Just outside of town, there are rolling hills which look like nothing much.  Even as you stand right in front of them, you do not suspect much behind some holes in the mountain.  But there are five caves, four large ones and a tiny one full of litter.  Cave One is circular and has a large single niche, likely carved to house a Buddha figure and a soot-covered ceiling in which you can still make out the petals of a huge lotus flower.  Cave Two is probably the most surprising as it has several niches carved out between two corridors.  The corridor closest to the mountain face is almost at level with the niches, but the one deeper inside, going parallel is substantially lower.  Conventional wisdom has dubbed this cave the “bazaar”, but the layout makes no sense as a bazaar.  It makes little sense as anything, really.  If these were monks’ chambers, why the second, lower corridor; why no privacy, and no third wall?  No decoration has survived but many chambers here too, are blackened with soot.  Cave Three is a big square with four niches and remaining carved columns on either side and atop the niche.  The corner architecture is interesting as it is reminiscent of the early muqarnas, an architectural form that developed in Islamic architecture to bridge the transition from square to round and eventually culminated in the signature “stalactite” effect found in many mosques today.  Cave Four has a curious floor indentation thought to be a bath and Cave Five is little more than a hole in the wall full of litter.
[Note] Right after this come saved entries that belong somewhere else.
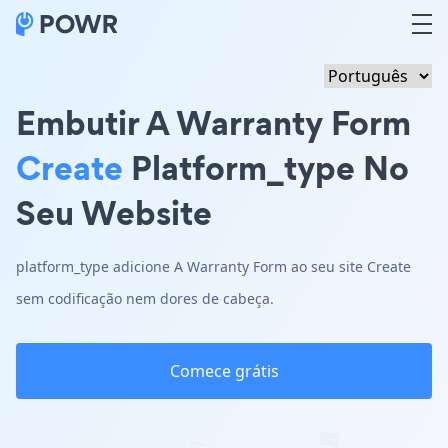
Embutir A Warranty Form
Create
Platform_type No
Seu Website
platform_type adicione A Warranty Form ao seu site Create
sem codificação nem dores de cabeça.
Comece grátis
Without the stupa hidden in the second hill, these caves may leave even more questions unanswered.  Given the proximity to the stupa, it is safe to assume that their use was connected and that the caves were likely a monastery.

The stupa is completely unique as it has not been built up, but carved down.  Stupas are ancient burial mounds which since the death of Sakyamuni, the historical Buddha, have become Buddhist reliquaries and monuments for meditation, often associated with Buddhist monasteries.  A devotee would enter the monument through a gate on the East and find him- (or her-) self inside the circumambulatory pradakshina path.  The devotee would surround the monument clockwise as often as desired, shielded by a high fence from the outside world.   There usually was a secondary pradakshina higher up which symbolized progress towards enlightenment.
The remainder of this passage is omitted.